Following public outcry and regulatory pressure, the DGCA temporarily relaxed the new crew-duty hour norms — effectively rolling back the reforms that had triggered the crisis.

From a policy and safety standpoint, this is worrying. What appears as a business failure (roster mis-planning) may also reflect deeper issues: a lack of redundancy, insufficient crew strength, and an unwillingness or inability — at least initially — to invest in compliance.

The global aviation context: profits but fragile margins

The global aviation industry, according to International Air Transport Association (IATA), is expected to generate a net profit of US$ 36.6 billion in 2025, representing a net margin of just 3.6%, with operating profits of about US$ 67.5 billion. Total industry revenues are projected to cross US$ 1.007 trillion, marking the first time the sector as a whole exceeds the trillion-dollar threshold.

By passengers carried, this translates into a net profit of roughly US$ 7 per passenger in 2025. On the one hand, these numbers reflect a robust recovery since the pandemic slump; on the other, the thin margins underscore how fragile airline economics remain globally — even in “good years.”

Regional differences are stark. For example, IATA expects carriers in Europe — especially in the budget/low-cost sector — to show better returns in 2025 than in 2024, aided by returning aircraft to service, stronger demand, and favourable currency movements.

This global backdrop helps one appreciate both the opportunities and structural pressures that confront airlines everywhere — including in India.

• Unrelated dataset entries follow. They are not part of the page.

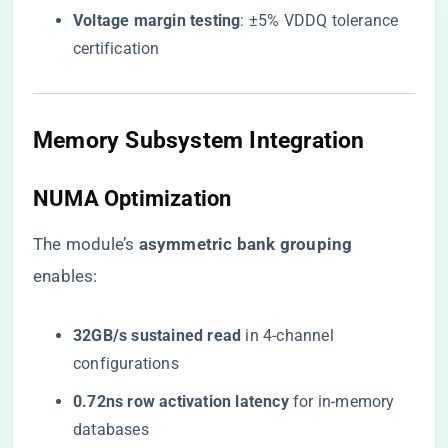
​Voltage margin testing​
​: ±5% VDDQ tolerance
certification
Memory Subsystem Integration
NUMA Optimization
The module’s ​
​asymmetric bank grouping​
enables:
​32GB/s sustained read​
​ in 4-channel
configurations
​0.72ns row activation latency​
​ for in-memory
databases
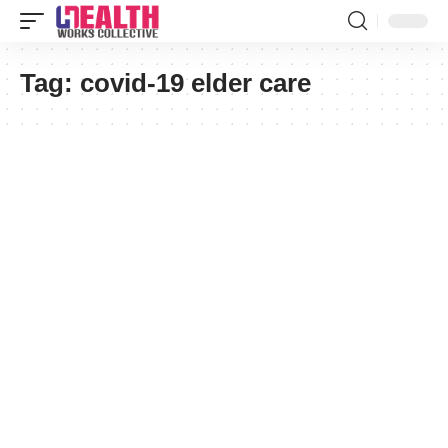
Tag:
covid-19 elder care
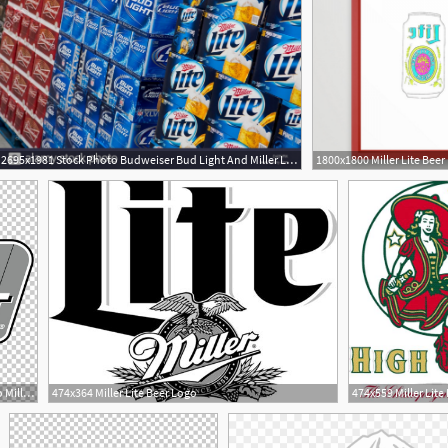
2695x1981 Stock Photo Budweiser Bud Light And Miller Lite Beer On Display
1
5
728x724 Budweiser Coors Light Logo Miller Lite Beer Png, Clipart
474x364 Miller Lite Beer Logo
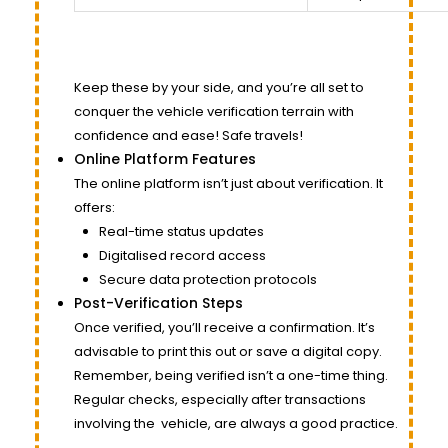
Keep these by your side, and you’re all set to
conquer the vehicle verification terrain with
confidence and ease! Safe travels!
Online Platform Features
The online platform isn’t just about verification. It
offers:
Real-time status updates
Digitalised record access
Secure data protection protocols
Post-Verification Steps
Once verified, you’ll receive a confirmation. It’s
advisable to print this out or save a digital copy.
Remember, being verified isn’t a one-time thing.
Regular checks, especially after transactions
involving the
vehicle
, are always a good practice.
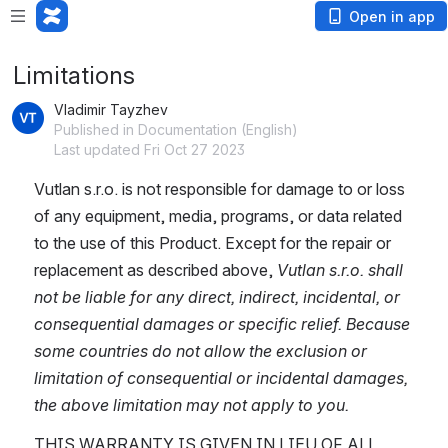
Open in app
Limitations
Vladimir Tayzhev
Published in Documentation (English)
Last updated Fri Oct 27 2023
Vutlan s.r.o. is not responsible for damage to or loss 
of any equipment, media, programs, or data related 
to the use of this Product. Except for the repair or 
replacement as described above, 
Vutlan s.r.o. shall 
not be liable for any direct, indirect, incidental, or 
consequential damages or specific relief. Because 
some countries do not allow the exclusion or 
limitation of consequential or incidental damages, 
the above limitation may not apply to you.
THIS WARRANTY IS GIVEN IN LIEU OF ALL 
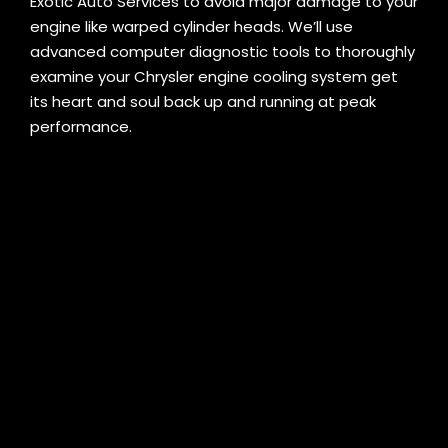
Exotic Auto Services to avoid major damage to your
engine like warped cylinder heads. We’ll use
advanced computer diagnostic tools to thoroughly
examine your Chrysler engine cooling system get
its heart and soul back up and running at peak
performance.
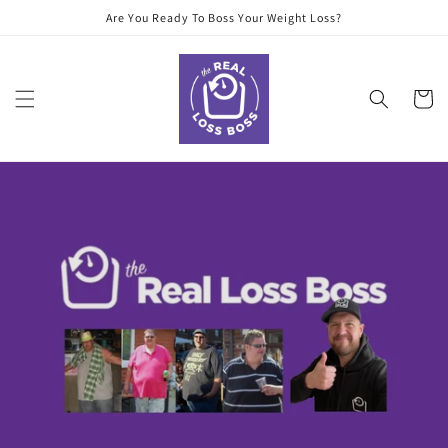
Skip to
Are You Ready To Boss Your Weight Loss?
content
Cart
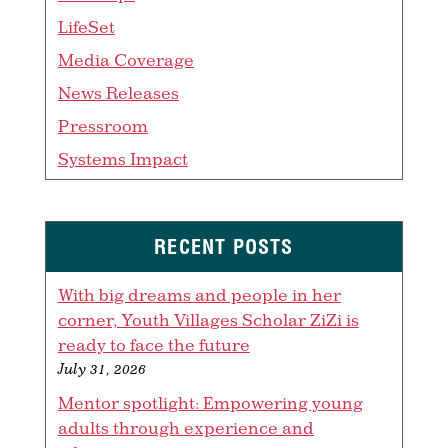
LifeSet
Media Coverage
News Releases
Pressroom
Systems Impact
RECENT POSTS
With big dreams and people in her
corner, Youth Villages Scholar ZiZi is
ready to face the future
July 31, 2026
Mentor spotlight: Empowering young
adults through experience and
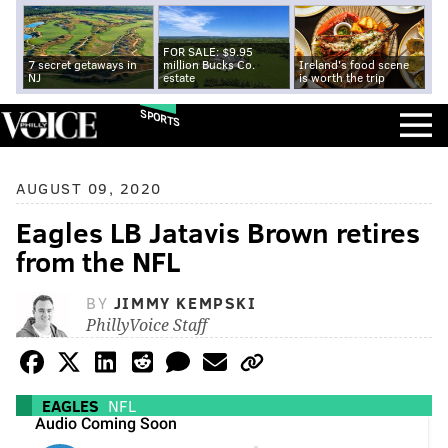
FOR SALE: $9.95
7 secret getaways in
million Bucks Co.
Ireland's food scene
NJ
estate
is worth the trip
SPORTS
AUGUST 09, 2020
Eagles LB Jatavis Brown retires
from the NFL
BY
JIMMY KEMPSKI
PhillyVoice Staff
EAGLES
NFL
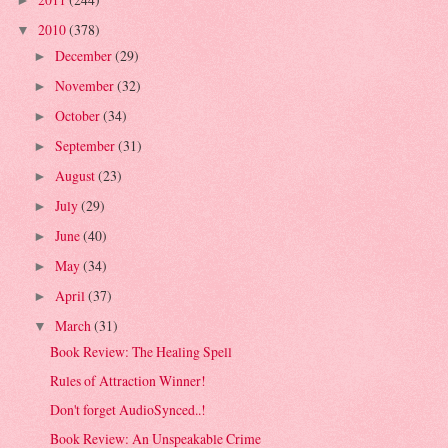
►
2010
(378)
▼
December
(29)
►
November
(32)
►
October
(34)
►
September
(31)
►
August
(23)
►
July
(29)
►
June
(40)
►
May
(34)
►
April
(37)
►
March
(31)
▼
Book Review: The Healing Spell
Rules of Attraction Winner!
Don't forget AudioSynced..!
Book Review: An Unspeakable Crime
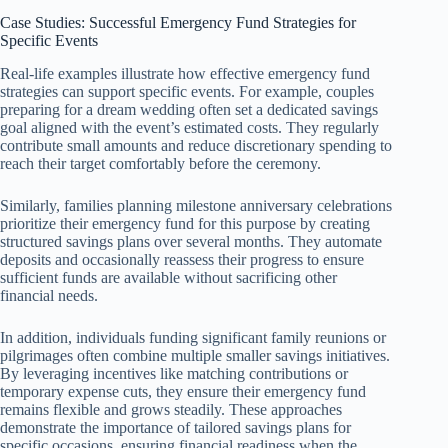
Case Studies: Successful Emergency Fund Strategies for
Specific Events
Real-life examples illustrate how effective emergency fund
strategies can support specific events. For example, couples
preparing for a dream wedding often set a dedicated savings
goal aligned with the event’s estimated costs. They regularly
contribute small amounts and reduce discretionary spending to
reach their target comfortably before the ceremony.
Similarly, families planning milestone anniversary celebrations
prioritize their emergency fund for this purpose by creating
structured savings plans over several months. They automate
deposits and occasionally reassess their progress to ensure
sufficient funds are available without sacrificing other
financial needs.
In addition, individuals funding significant family reunions or
pilgrimages often combine multiple smaller savings initiatives.
By leveraging incentives like matching contributions or
temporary expense cuts, they ensure their emergency fund
remains flexible and grows steadily. These approaches
demonstrate the importance of tailored savings plans for
specific occasions, ensuring financial readiness when the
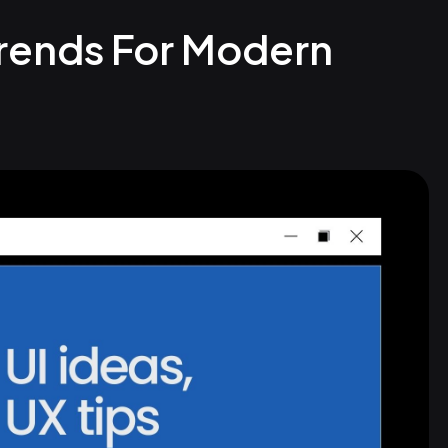
Trends For Modern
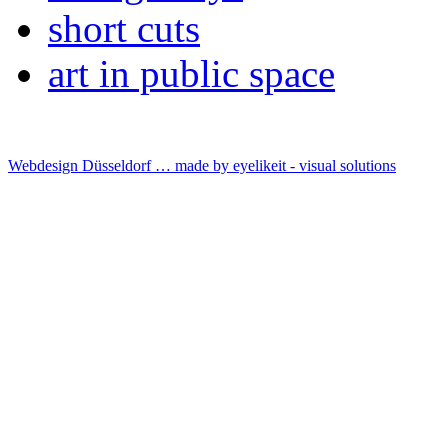
short cuts
art in public space
Webdesign Düsseldorf … made by
eyelikeit - visual solutions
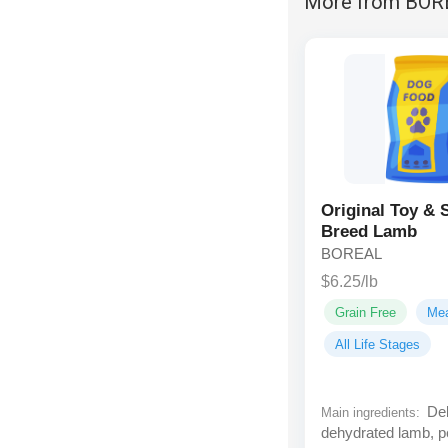
More from BOR
Original Toy & 
Breed Lamb
BOREAL
$6.25/lb
Grain Free
Me
All Life Stages
Deb
Main ingredients:
dehydrated lamb, p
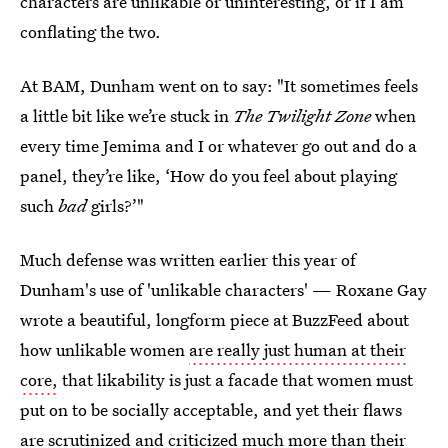
characters are unlikable or uninteresting, or if I am
conflating the two.
At BAM, Dunham went on to say: "It sometimes feels
a little bit like we’re stuck in
The Twilight Zone
when
every time Jemima and I or whatever go out and do a
panel, they’re like, ‘How do you feel about playing
such
bad
girls?’"
Much defense was written earlier this year of
Dunham's use of 'unlikable characters' — Roxane Gay
wrote a beautiful, longform piece at BuzzFeed about
how unlikable women
are really just human at their
core,
that likability is just a facade that women must
put on to be socially acceptable, and yet their flaws
are scrutinized and criticized much more than their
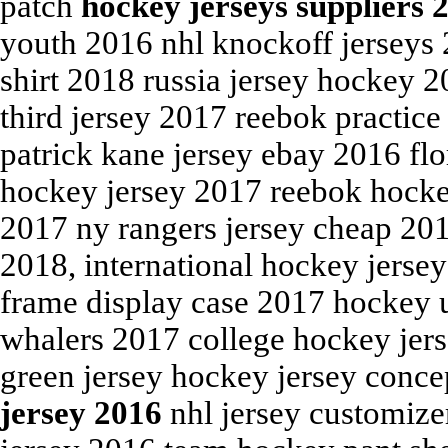
patch
hockey jerseys suppliers 
youth 2016 nhl knockoff jerseys 2
shirt 2018 russia jersey hockey 
third jersey 2017 reebok practice
patrick kane jersey ebay 2016 fl
hockey jersey 2017 reebok hockey
2017 ny rangers jersey cheap 201
2018, international hockey jersey
frame display case 2017 hockey u
whalers 2017 college hockey jers
green jersey hockey jersey conc
jersey 2016
nhl jersey customize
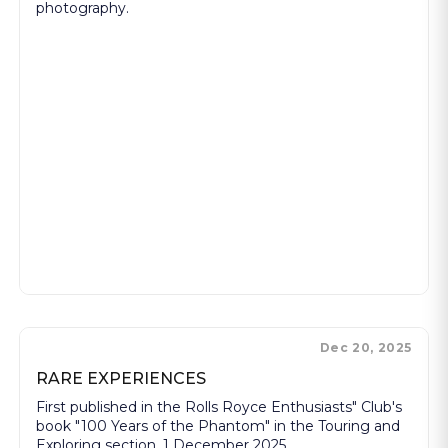
photography.
Dec 20, 2025
RARE EXPERIENCES
First published in the Rolls Royce Enthusiasts" Club's
book "100 Years of the Phantom" in the Touring and
Exploring section, 1 December 2025.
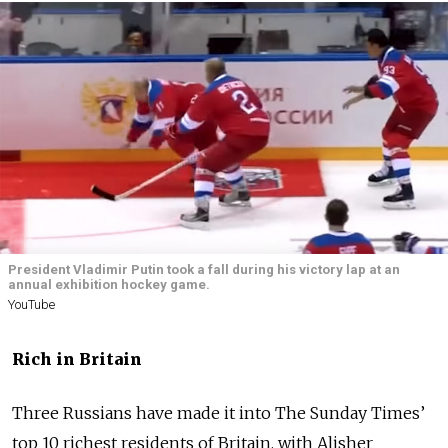
President Vladimir Putin took a fall during his victory lap at an
annual exhibition hockey game.
YouTube
Rich in Britain
Three Russians have made it into The Sunday Times’
top 10 richest residents of Britain, with Alisher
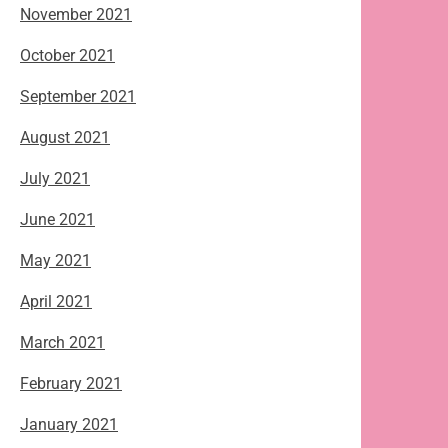
November 2021
October 2021
September 2021
August 2021
July 2021
June 2021
May 2021
April 2021
March 2021
February 2021
January 2021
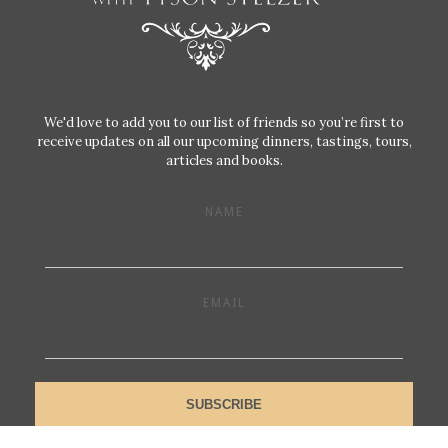
We'd love to add you to our list of friends so you’re first to
receive updates on all our upcoming dinners, tastings, tours,
articles and books.
NAME
EMAIL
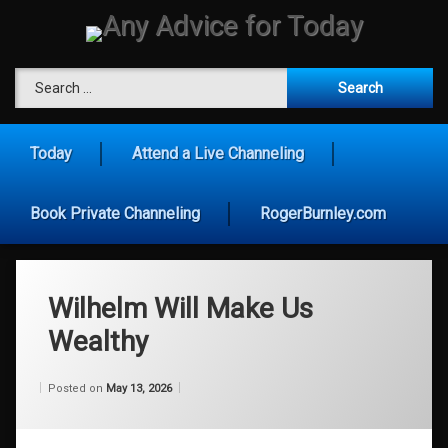
Skip
to
content
Any Advice for To
Search for:
Today
Attend a Live Channeling
Book Private Channeling
RogerBurnley.com
Wilhelm Will Make Us
Wealthy
Categories:
Updated on
by
Wisdom
Wilhelm
May 13, 2026
Posted on
May 13, 2026
From
Wilhelm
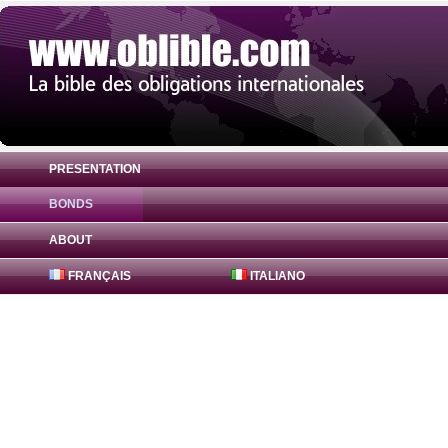
PRESENTATION
BONDS
Bond Canadian Imperial Bank 1.625% ( XS
ABOUT
FRANÇAIS
ITALIANO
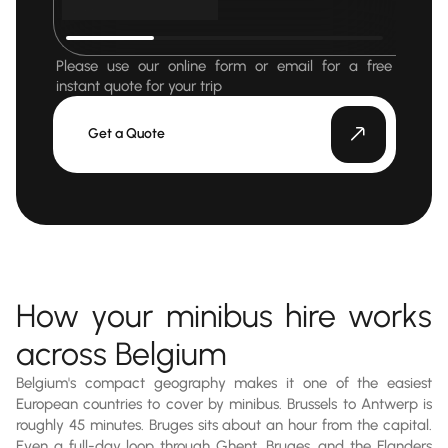
Please use our online form or email for a free
instant quote for your trip
Get a Quote
How your minibus hire works
across Belgium
Belgium's compact geography makes it one of the easiest
European countries to cover by minibus. Brussels to Antwerp is
roughly 45 minutes. Bruges sits about an hour from the capital.
Even a full-day loop through Ghent, Bruges, and the Flanders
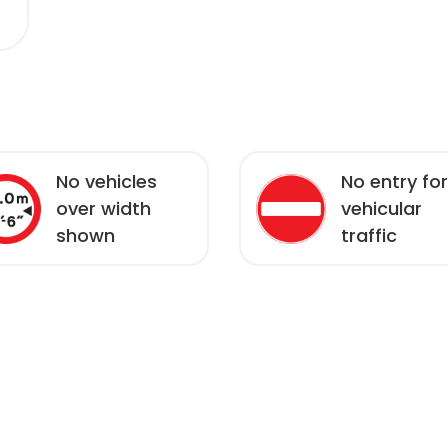
No vehicles
No entry for
over width
vehicular
shown
traffic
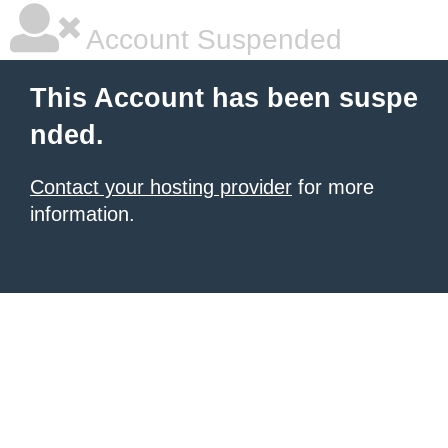
Account Suspended
This Account has been suspe
nded.
Contact your hosting provider
for more
information.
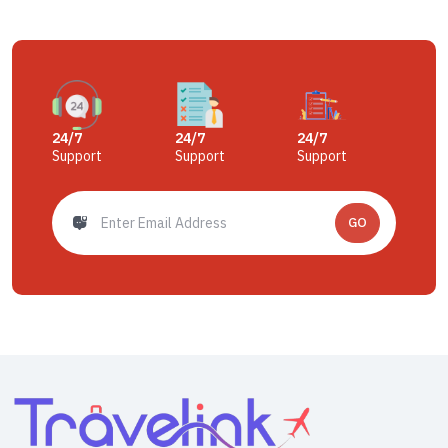
24/7
24/7
24/7
Support
Support
Support
GO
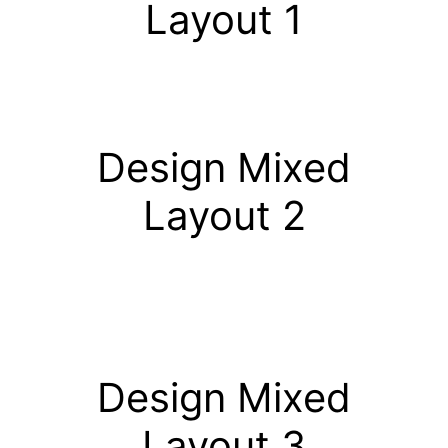
Layout 1
Design Mixed
Layout 2
Design Mixed
Layout 3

IndiGo’s financials: profitable — until the forex storm

Until recently, IndiGo’s financial story was one of consistent profitability, rapid scale, and dominance. For the fiscal year ending March 2024, the airline reported its highest-ever net profit: ₹8,172.5 crore, compared to a loss in the previous year. That translated into positive quarterly and full-year profits, with recurring operational strength, load factors improving (85.9% versus 82.1% year-on-year), and strong growth in available seat kilometers (ASK) and revenue passenger kilometers (RPK).

This success was reflected in broader investor confidence: IndiGo, for a time, was being hailed as India’s “sky king” — dominating ~60–65% of domestic market share, flying hundreds of aircraft, and building one of the largest aircraft order books globally.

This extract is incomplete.